Organic semiconductors have the advantage of being cheap to process and can be built on flexible substrates. However, the disadvantage is that these materials generally have much lower charge carrier mobilities than their inorganic counterparts and thus do not conduct electricity as well. This is because it is difficult to grow them on conventional insulating substrates, such as silicon dioxide, glass or plastics, which are highly disordered. The result is an extremely rough interface between the semiconductor and substrate that contains charge traps.

Researchers have managed to overcome this problem to some extent by suspending organic single crystals over an air gap above the substrate. Although such structures are perfect for fundamental charge transport studies, they are completely unsuitable for making real-world electronics devices.

No charge traps

Unlike amorphous substrates, 2D dielectric materials, such as h-BN layers and other so-called van der Waals (vdW) materials, like metal oxides and metal dichalcogenides, might just be the answer here, say team members Chul-Ho Lee and Elton Santos of Stanford University. “These new types of substrate bind to semiconducting organic films via weak vdW interactions and the interface between the substrate is free from dangling bonds, charge traps and electron scattering centres, all of which conspire to deteriorate charge mobilities. What is more, the vdW interactions help the molecules in the semiconductor to assemble in a well ordered way, something that minimizes heterogeneous nucleation processes and produces single-domain crystals that have high charge mobilities.”

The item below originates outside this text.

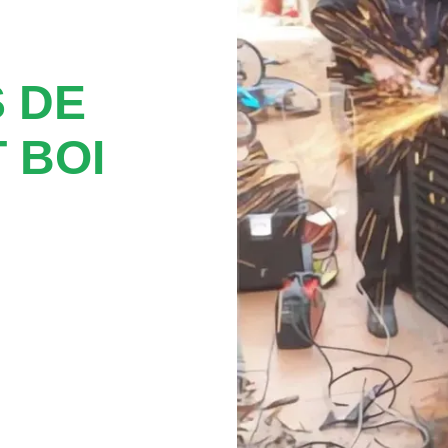
 DE
 BOI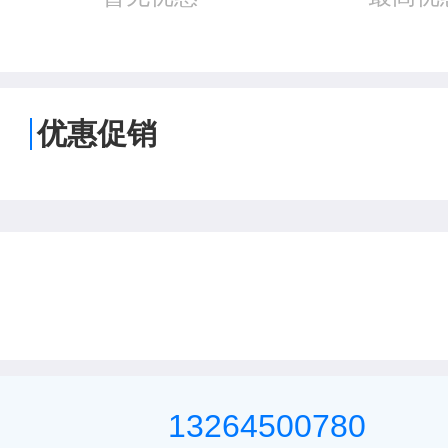
优惠促销
13264500780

The researchers, led by Philip Kim and Colin Nuckolls of Columbia University, grew rubrene films on h-BN using a physical vapour transport method with graphene as the vdW electric contacts. Transmission electron microscopy (TEM) image and selected area electron diffraction (SAED) patterns confirmed that the rubrene films contained large single-crystal domains and that the interface between the substrate and semiconductor was clean. “Most importantly (and despite the imperfect contact between the h-BN/graphene and rubrene), we also measured the highest field-effect mobility (of 11.5 cm2/V/s) for an organic semiconductor grown on any substrate to date,” Santos told nanotechweb.org. “Indeed, such a mobility value is comparable to that of free-standing crystals.”

According to the researchers, organic devices based on vdW heterojunctions might find use in applications such as flexible displays, flat panels and solid-state lighting. “The epitaxial approach we have developed could also be easily applied to a host of other organic and layered material systems, not just h-BN/graphene and rubrene,” said Lee.

The work is detailed in Advanced Materials.